Cupping is used by a barista, in a similar way to how a somalia would taste, judge and evaluate wine, but with coffee.
An official coffee cupping is done with a strict set of parameters, defined by the Specialty Coffee Association (SCA) . These parameters define everything from coffee to water ratios, TDS of the water, the cup shape and size, the spoon shape, size and weight, and even the physical room size!
I will not be breaking down all of these - if you want to read more they can be found on the SCA website (https://sca.coffee/research/coffee-standards)
I will be simplifying the cupping process, if you want to try it at home!
8.25g (0.3oz) coffee to 150ml (5.07oz) of water (if you don't have a scale this is ~1.25 tablespoons of coffee)
Water temp of 92.2 - 94.4 °C (200°F ± 2°F)
Medium - Corse (should look similar to coarse sea salt)
1. Smell the ground coffee before adding water - take note of any smells you associate with the ground coffee. This is not a test - there are no wrong answers. This is just to allow you to explore the coffee.
2. Add the heated water to the cup and start a timer for 4 minutes.
3. After the timer is finished, you should notice a crust has started to form with the ground beans on the surface of the coffee. Break the crust with the back of a spoon, this allows the coffee to off-gas as its brewing and gives you another chance to smell the coffee. Note any new smells that have developed.
4. Rinse the spoon used to break the crust and use it to remove any grounds that may still be sitting on the surface of the coffee.

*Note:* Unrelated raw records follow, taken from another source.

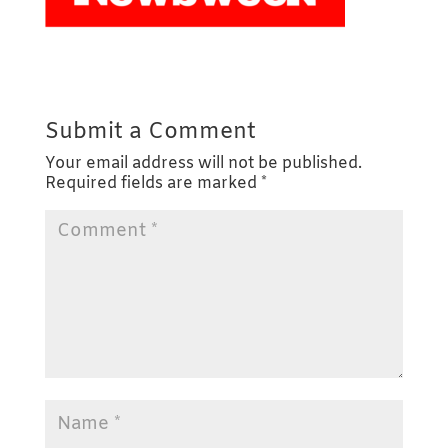
Submit a Comment
Your email address will not be published.
Required fields are marked
*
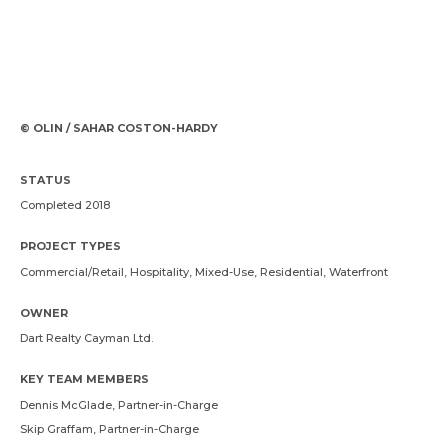
© OLIN / SAHAR COSTON-HARDY
STATUS
Completed 2018
PROJECT TYPES
Commercial/Retail, Hospitality, Mixed-Use, Residential, Waterfront
OWNER
Dart Realty Cayman Ltd.
KEY TEAM MEMBERS
Dennis McGlade
, Partner-in-Charge
Skip Graffam
, Partner-in-Charge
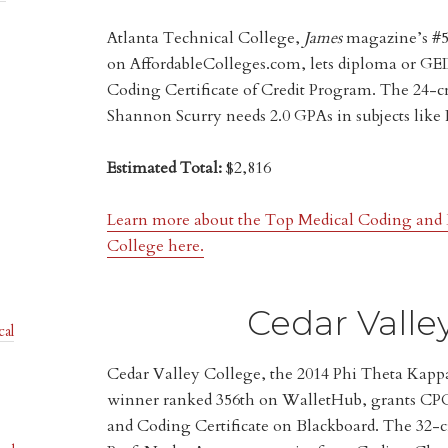
Atlanta Technical College,
James
magazine’s #5 
on AffordableColleges.com, lets diploma or GED
Coding Certificate of Credit Program. The 24-cr
Shannon Scurry needs 2.0 GPAs in subjects like
Estimated Total:
$2,816
Learn more about the Top Medical Coding and B
College here.
Cedar Valle
cal
Cedar Valley College, the 2014 Phi Theta Kap
winner ranked 356th on WalletHub, grants CPC 
and Coding Certificate on Blackboard. The 32-c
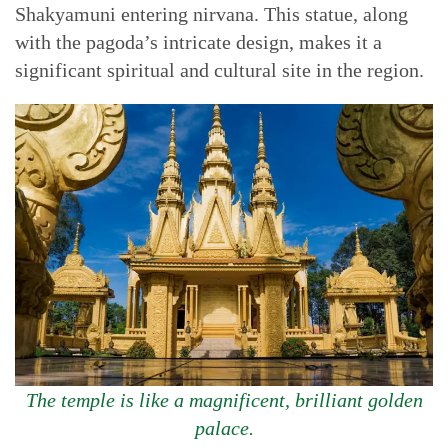
Shakyamuni entering nirvana. This statue, along
with the pagoda’s intricate design, makes it a
significant spiritual and cultural site in the region.
The temple is like a magnificent, brilliant golden
palace.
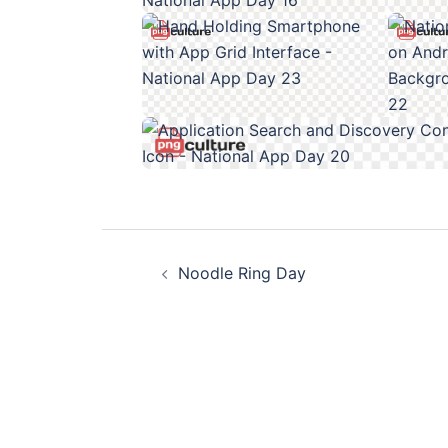
Post
Noodle Ring Day
navigation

5. Let the coffee cool for another 10-15 minutes
6. The slurp - this is what you have been waiting for, the first taste of the coffee. Slurp the coffee, allow it to spread across your tongue to taste the full range of flavours. As the coffee cools, you should notice and taste a different and a larger range of flavours.
This can be done with one coffee, or several at a time, just clean the spoon between coffees to not mix the flavours together.